The world is watching India’s automotive shift with a mixture of hope and caution. As petrol prices climb to record highs, a quiet revolution is gaining momentum on the subcontinent. Indian consumers, long burdened by fuel costs, are increasingly turning to electric vehicles (EVs). But this is not merely a story of domestic change; it is a tale of global interdependence. British companies, already leaders in EV technology, are seeing their exports to India surge, positioning the UK as a key player in India’s electrification journey.

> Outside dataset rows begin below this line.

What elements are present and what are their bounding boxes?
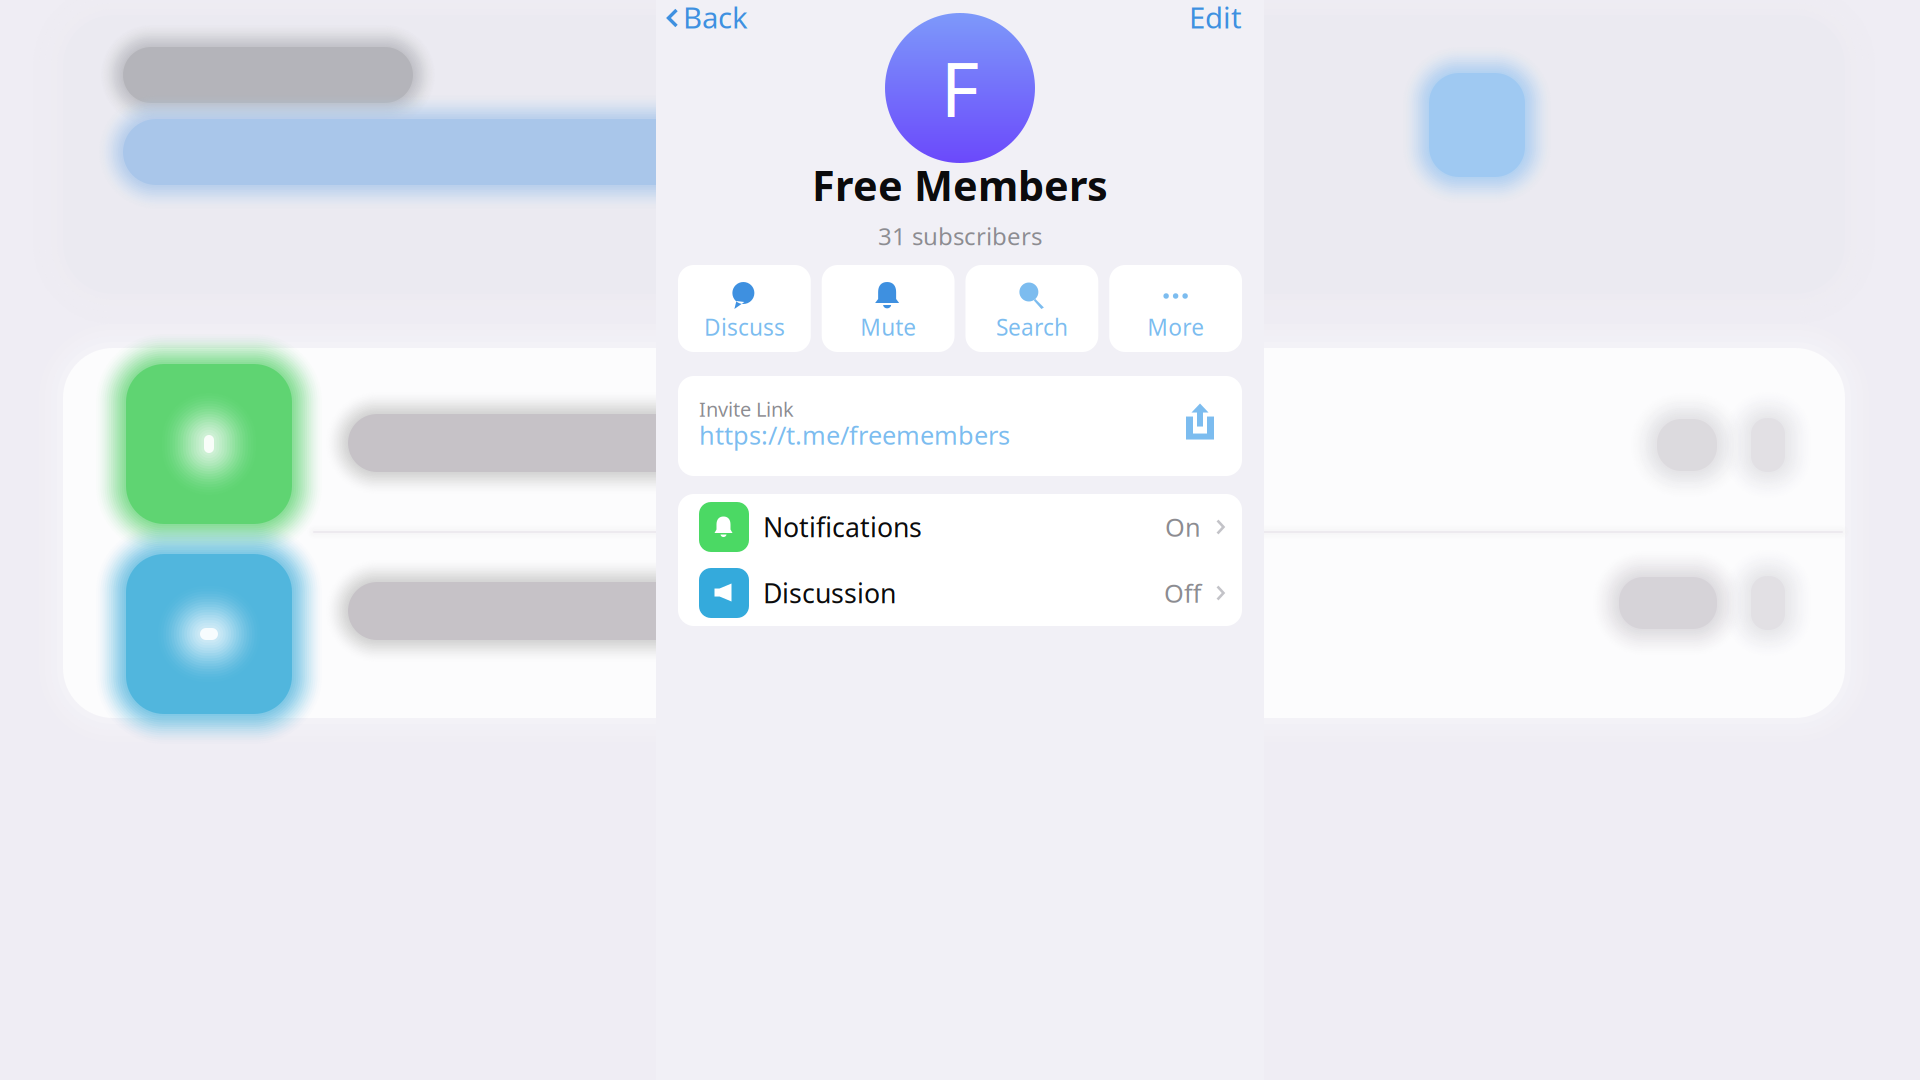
staticText: Invite Link xyxy=(699,396,794,422)
button[interactable]: Back xyxy=(656,0,760,38)
staticText: Discuss xyxy=(704,312,785,342)
staticText: Notifications xyxy=(763,509,922,545)
button[interactable]: Mute xyxy=(822,265,955,352)
staticText: Free Members xyxy=(812,158,1108,212)
staticText: Off xyxy=(1164,576,1201,610)
button[interactable]: Discussion xyxy=(678,560,1242,626)
staticText: More xyxy=(1147,312,1204,342)
button[interactable]: Edit xyxy=(1177,0,1264,38)
staticText: On xyxy=(1165,510,1201,544)
button[interactable]: Invite Link xyxy=(678,376,1242,476)
staticText: Edit xyxy=(1189,0,1242,36)
staticText: https://t.me/freemembers xyxy=(699,418,1010,452)
staticText: 31 subscribers xyxy=(878,220,1042,252)
staticText: Back xyxy=(683,0,748,36)
button[interactable]: Discuss xyxy=(678,265,811,352)
button[interactable]: More xyxy=(1109,265,1242,352)
staticText: F xyxy=(940,38,980,138)
staticText: Discussion xyxy=(763,575,896,611)
staticText: Search xyxy=(996,312,1068,342)
staticText: Mute xyxy=(860,312,916,342)
button[interactable]: Notifications xyxy=(678,494,1242,560)
button[interactable]: Search xyxy=(966,265,1098,352)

The catalyst is simple economics. In India, petrol now costs over 100 rupees per litre in many cities. For a typical commuter, this translates to a monthly fuel bill that can exceed 10,000 rupees. Compare that to an EV, where the same distance costs less than 2,000 rupees in electricity. The savings are undeniable. Consequently, EV sales in India grew by over 200% in 2023, albeit from a low base. Two-wheelers dominate, as they are the backbone of Indian mobility. But four-wheelers are catching up, especially in the premium segment where early adopters can absorb the higher upfront cost.
This surge has created a sudden demand for charging infrastructure, batteries, and power electronics. And here lies the opportunity for British firms. The UK has long specialised in automotive engineering, but its pivot to EV technology has been remarkable. Companies like Jaguar Land Rover, now fully committed to electric, are obvious players. But smaller firms, such as Nyobolt and AMTE Power, are carving niches in fast-charging batteries and high-density cells. Meanwhile, British startups like Dyson and Oxfordshire-based Brill Power are exporting advanced battery management systems to Indian manufacturers. The UK government has also stepped in, with UK Export Finance backing deals worth hundreds of millions of pounds.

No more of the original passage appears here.